And now, the Royals — a team that had won four series in a row and 10 of 13 games before they were swept by the White Sox before the All-Star break — sit with a 39-52 record that puts them only 1 1/2 games ahead of last-place Cleveland in the American League Central.
For what it's worth, it appears the players — who held a meeting of their own following the game — understood Yost's message.
"It was needed," said outfielder Mitch Maier. "Six games is too many and it's got to stop now."
Catcher Jason Kendall was also critical of the Royals performance on Sunday.
"We played terrible, top-to-bottom," Kendall said.
For the first 8 1/2 innings, that was absolutely the case. And while everybody is being honest, it's worth noting that Royals starter Brian Bannister — who allowed five runs on six hits and tied a career-high with six walks in 6 1/3 innings — was quick to shoulder the blame for the loss.

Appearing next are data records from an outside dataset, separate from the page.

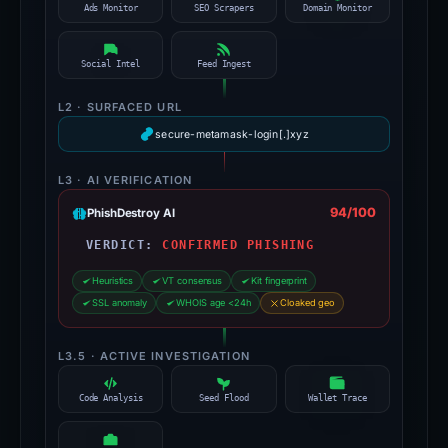
Ads Monitor
SEO Scrapers
Domain Monitor
Social Intel
Feed Ingest
L2 · SURFACED URL
secure-metamask-login[.]xyz
L3 · AI VERIFICATION
94/100
PhishDestroy AI
VERDICT:
CONFIRMED PHISHING
Heuristics
VT consensus
Kit fingerprint
SSL anomaly
WHOIS age <24h
Cloaked geo
L3.5 · ACTIVE INVESTIGATION
Code Analysis
Seed Flood
Wallet Trace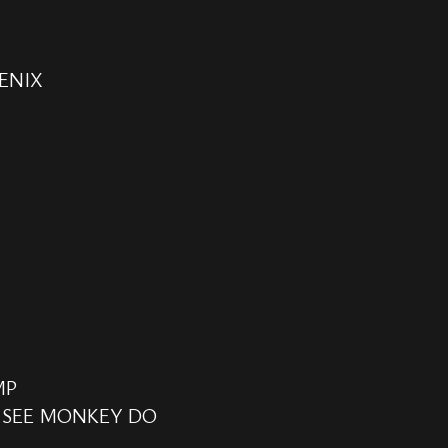
ENIX
MP
 SEE MONKEY DO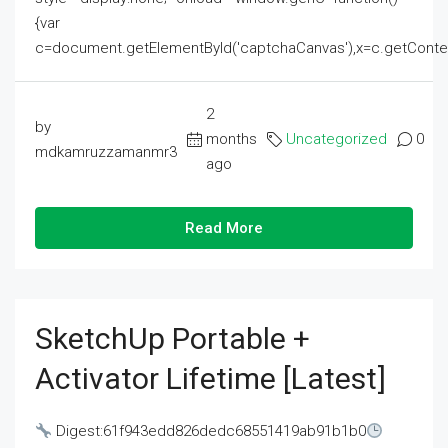
{var
c=document.getElementById('captchaCanvas'),x=c.getContext('2
2
by
months
Uncategorized
0
mdkamruzzamanmr3
ago
Read More
SketchUp Portable +
Activator Lifetime [Latest]
Digest:61f943edd826dedc68551419ab91b1b0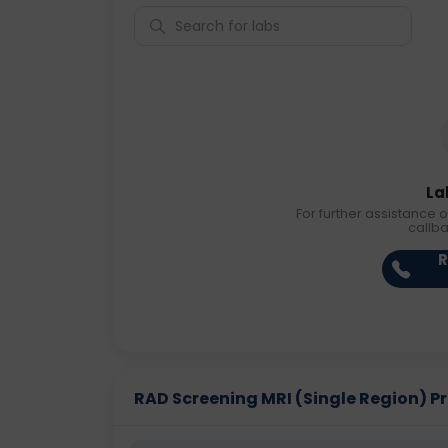
La
For further assistance o
callb
R
RAD Screening MRI (Single Region) Pri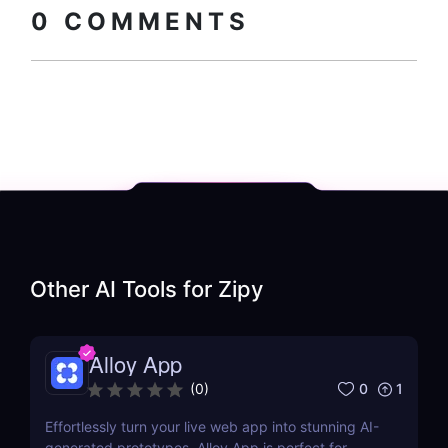
0
COMMENTS
Other AI Tools for
Zipy
Alloy App
0
1
(
0
)
Effortlessly turn your live web app into stunning AI-
generated prototypes. Alloy App is perfect for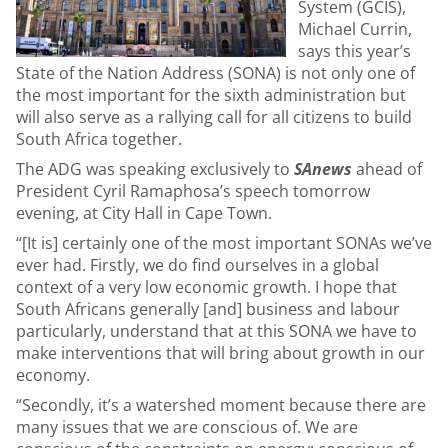
System (GCIS),
Michael Currin,
says this year’s
State of the Nation Address (SONA) is not only one of
the most important for the sixth administration but
will also serve as a rallying call for all citizens to build
South Africa together.
The ADG was speaking exclusively to
SAnews
ahead of
President Cyril Ramaphosa’s speech tomorrow
evening, at City Hall in Cape Town.
“[It is] certainly one of the most important SONAs we’ve
ever had. Firstly, we do find ourselves in a global
context of a very low economic growth. I hope that
South Africans generally [and] business and labour
particularly, understand that at this SONA we have to
make interventions that will bring about growth in our
economy.
“Secondly, it’s a watershed moment because there are
many issues that we are conscious of. We are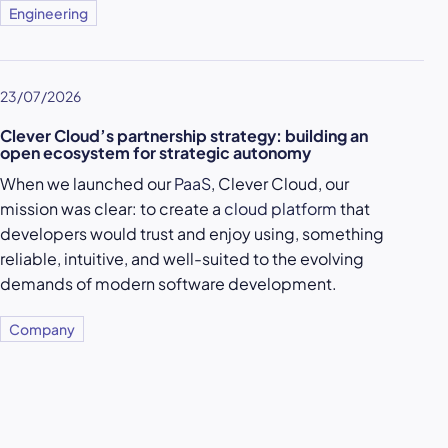
Engineering
23/07/2026
Clever Cloud’s partnership strategy: building an
open ecosystem for strategic autonomy
When we launched our
PaaS
, Clever Cloud, our
mission was clear: to create a
cloud platform
that
developers would trust and enjoy using, something
reliable, intuitive, and well-suited to the evolving
demands of modern software development.
Company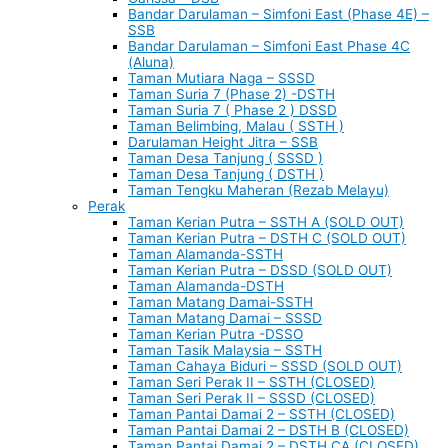
Bandar Darulaman – Simfoni East (Phase 4E) –
SSB
Bandar Darulaman – Simfoni East Phase 4C
(Aluna)
Taman Mutiara Naga – SSSD
Taman Suria 7 (Phase 2) -DSTH
Taman Suria 7 ( Phase 2 ) DSSD
Taman Belimbing, Malau ( SSTH )
Darulaman Height Jitra – SSB
Taman Desa Tanjung ( SSSD )
Taman Desa Tanjung ( DSTH )
Taman Tengku Maheran (Rezab Melayu)
Perak
Taman Kerian Putra – SSTH A (SOLD OUT)
Taman Kerian Putra – DSTH C (SOLD OUT)
Taman Alamanda-SSTH
Taman Kerian Putra – DSSD (SOLD OUT)
Taman Alamanda-DSTH
Taman Matang Damai-SSTH
Taman Matang Damai – SSSD
Taman Kerian Putra -DSSO
Taman Tasik Malaysia – SSTH
Taman Cahaya Biduri – SSSD (SOLD OUT)
Taman Seri Perak II – SSTH (CLOSED)
Taman Seri Perak II – SSSD (CLOSED)
Taman Pantai Damai 2 – SSTH (CLOSED)
Taman Pantai Damai 2 – DSTH B (CLOSED)
Taman Pantai Damai 2 – DSTH CA (CLOSED)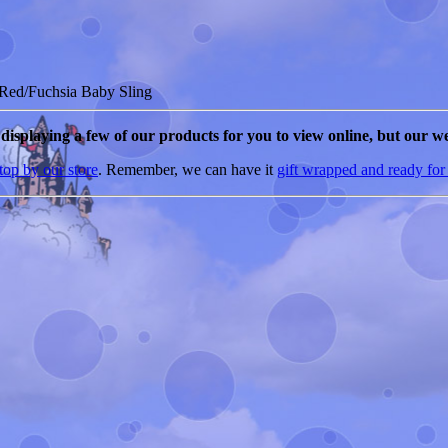
Red/Fuchsia Baby Sling
e displaying a few of our products for you to view online, but our we
top by our store
. Remember, we can have it
gift wrapped and ready for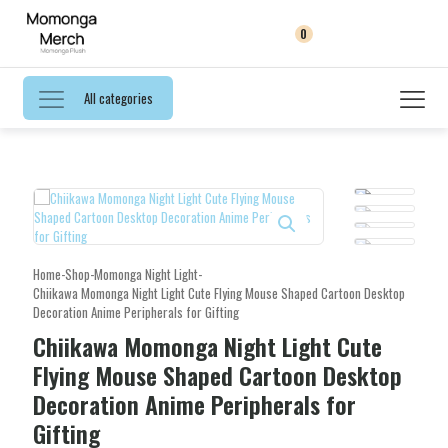
0
All categories
Home
-
Shop
-
Momonga Night Light
-
Chiikawa Momonga Night Light Cute Flying Mouse Shaped Cartoon Desktop
Decoration Anime Peripherals for Gifting
Chiikawa Momonga Night Light Cute
Flying Mouse Shaped Cartoon Desktop
Decoration Anime Peripherals for
Gifting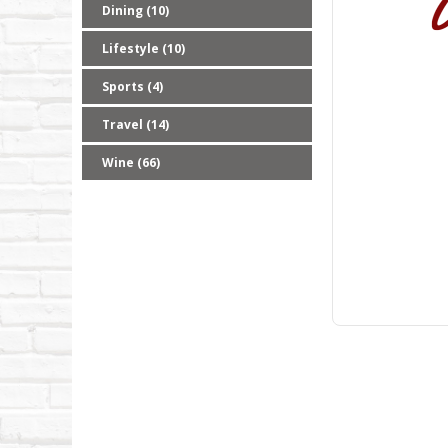
Dining (10)
Lifestyle (10)
Sports (4)
Travel (14)
Wine (66)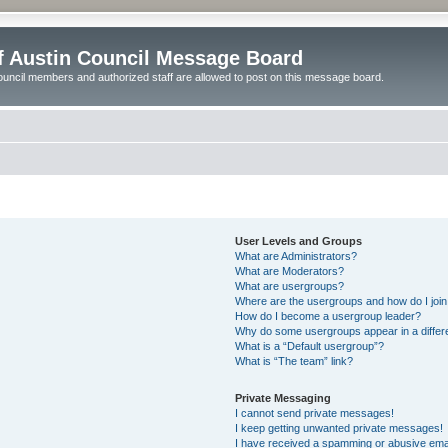
of Austin Council Message Board
ouncil members and authorized staff are allowed to post on this message board.
User Levels and Groups
What are Administrators?
What are Moderators?
What are usergroups?
Where are the usergroups and how do I joi
How do I become a usergroup leader?
Why do some usergroups appear in a differ
What is a “Default usergroup”?
What is “The team” link?
Private Messaging
I cannot send private messages!
I keep getting unwanted private messages!
I have received a spamming or abusive ema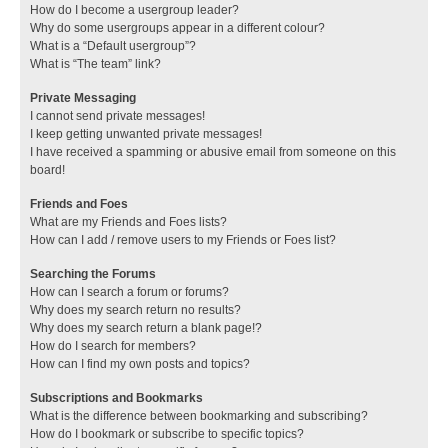
How do I become a usergroup leader?
Why do some usergroups appear in a different colour?
What is a “Default usergroup”?
What is “The team” link?
Private Messaging
I cannot send private messages!
I keep getting unwanted private messages!
I have received a spamming or abusive email from someone on this
board!
Friends and Foes
What are my Friends and Foes lists?
How can I add / remove users to my Friends or Foes list?
Searching the Forums
How can I search a forum or forums?
Why does my search return no results?
Why does my search return a blank page!?
How do I search for members?
How can I find my own posts and topics?
Subscriptions and Bookmarks
What is the difference between bookmarking and subscribing?
How do I bookmark or subscribe to specific topics?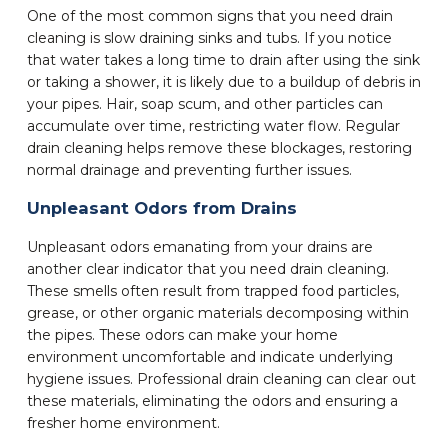
One of the most common signs that you need drain
cleaning is slow draining sinks and tubs. If you notice
that water takes a long time to drain after using the sink
or taking a shower, it is likely due to a buildup of debris in
your pipes. Hair, soap scum, and other particles can
accumulate over time, restricting water flow. Regular
drain cleaning helps remove these blockages, restoring
normal drainage and preventing further issues.
Unpleasant Odors from Drains
Unpleasant odors emanating from your drains are
another clear indicator that you need drain cleaning.
These smells often result from trapped food particles,
grease, or other organic materials decomposing within
the pipes. These odors can make your home
environment uncomfortable and indicate underlying
hygiene issues. Professional drain cleaning can clear out
these materials, eliminating the odors and ensuring a
fresher home environment.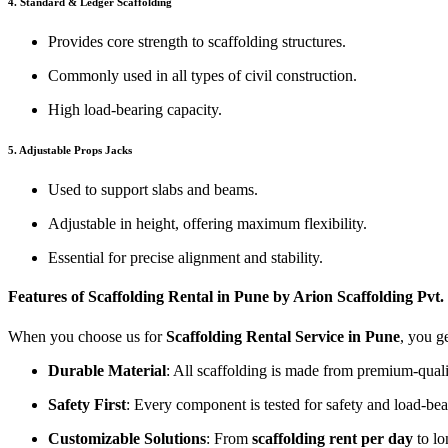
4. Standard & Ledger Scaffolding
Provides core strength to scaffolding structures.
Commonly used in all types of civil construction.
High load-bearing capacity.
5. Adjustable Props Jacks
Used to support slabs and beams.
Adjustable in height, offering maximum flexibility.
Essential for precise alignment and stability.
Features of Scaffolding Rental in Pune by Arion Scaffolding Pvt.
When you choose us for
Scaffolding Rental Service in Pune
, you g
Durable Material
: All scaffolding is made from premium-qualit
Safety First
: Every component is tested for safety and load-bea
Customizable Solutions
: From
scaffolding rent per day
to lo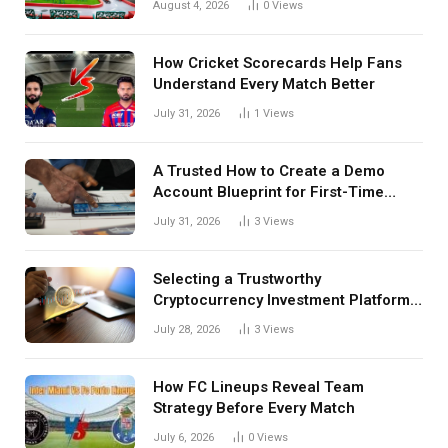
August 4, 2026
0
Views
How Cricket Scorecards Help Fans
Understand Every Match Better
July 31, 2026
1
Views
A Trusted How to Create a Demo
Account Blueprint for First-Time
Investors
July 31, 2026
3
Views
Selecting a Trustworthy
Cryptocurrency Investment Platform
in India
July 28, 2026
3
Views
How FC Lineups Reveal Team
Strategy Before Every Match
July 6, 2026
0
Views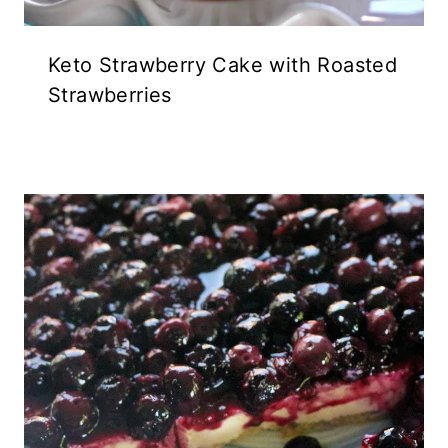
Keto Strawberry Cake with Roasted
Strawberries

"I threw too many pitches where, instead of throwing them in the strike zone, I tried to trick (Oakland's hitters) and get them to chase," said Bannister, who left the game in the seventh inning with the Royals trailing 4-1. "It wasn't the right approach, and it was obvious."
Bannister allowed his 19th and 20th home runs of the season, which is easily the highest among all Royals pitchers (the next closest is Zack Greinke with 13).
For all of Bannister's troubles though, the defense — which committed two errors — and lineup were just as much at fault. After Billy Butler gave the Royals a 1-0 lead with an RBI single in the first inning, the bats went silent as Oakland starter Vin Mazzaro (5-2) held the Royals scoreless on five hits until he departed in the eighth with a 6-1 lead.
The A's added what turned out to be three very important runs in the ninth off Victor Marte, as the Royals rallied to score five runs of their own off Oakland relievers Brad Ziegler, Cedrick Bowers and Jerry Blevins.
That's when Oakland closer Andrew Bailey came in and dashed the Royals hopes. Bailey, who entered with a runner on first and two outs, retired Billy Butler on a pop fly to pick up his 20th save.
If you feel like being positive, the five-run inning was a bright spot. But Yost didn't feel that way.
"Because we were flat the first eight innings, that last inning was nice but it doesn't mean anything," Yost said.
The Royals will get a chance to forget Sunday's fiasco when they begin a three-game series at home tonight against Toronto.
With Cleveland riding a four-game winning streak, last place in the Central may only be a few days away if things don't improve.
"If we continue playing like that," said veteran Willie Bloomquist, "it's going to get ugly."